As their camp drew to closure, all the children were given away all the craft items they had made during the span of 20 odd days. You can find the pics below.

Glued Rangoli:


Ship made out of shoe-box:

Pot painting and paper-flowers:

Abstract painting:
Ice cream cone:

Photo frame:

Vegetable printing:
Glass painting:
Exhibition that she arranged before her father arrives:

Now you can call me whatever names, but I know what my daughter can do and what she can not. I asked her did you do all this, she said 'no, my teacher helped me'. For example, she was given vegetable cut out (which is fair) and asked to make shape of a necklace. The idea of 'necklace' , the outline everything was done by teachers, using okra prints was also teacher's idea. Same was the case with ice-cream cone using cotton balls or a shoe box. She painted the photo-frame but the glitter-spots were done by teacher. I asked her why she didn't do that part, she said, she was worried about spoiling it.

What I was left wondering was, what exactly Lavanya gained out of this? Besides a (phony) feel-good factor?

Of-course I am not only blaming those Summer-camp organisers. They of-course had to justify hefty money they had charged us by producing neat-looking stuff. But we do this mistake all the time. All the children's toys come with readymade guide so that they can make perfect things. With clay, Lavanya's favourite activity is to roll rotis, mix all the colours together in anticipation of 'new' colour and create some weird shapes. The moment she mixes all the colours together (to form a black-brown lump) everyone pounces on her and forces her to use moulds so that she creates perfect fish or a duck.

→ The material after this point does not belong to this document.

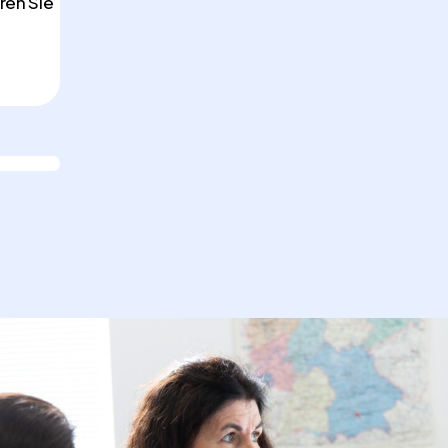
ren Sie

Yesterday we bought her a 'top' - again a perfect one, speed/performance guranteed. All the drawing books come with pre-drawn printed diagram in which children have to colour. Sometimes even colours are mentioned there and children have to exactly colour according to that.

Why nothing is left to their interpretation? What would happen if they colour elephant pink and frog yellow? What would happen if she uses her fingers instead of brushes to paint? Why am I teaching her that everything around her has to be 'perfect'? Why am I teaching her that every question will have easy answers?

1 comments:

Krupakar said...

Very good questions, Gauri. Perhaps the best thing would've been to have her focus on just a couple of arts on which she can experiment and learn and perfect. Still, the exposure to various kinds of arts at an early age seems a good idea.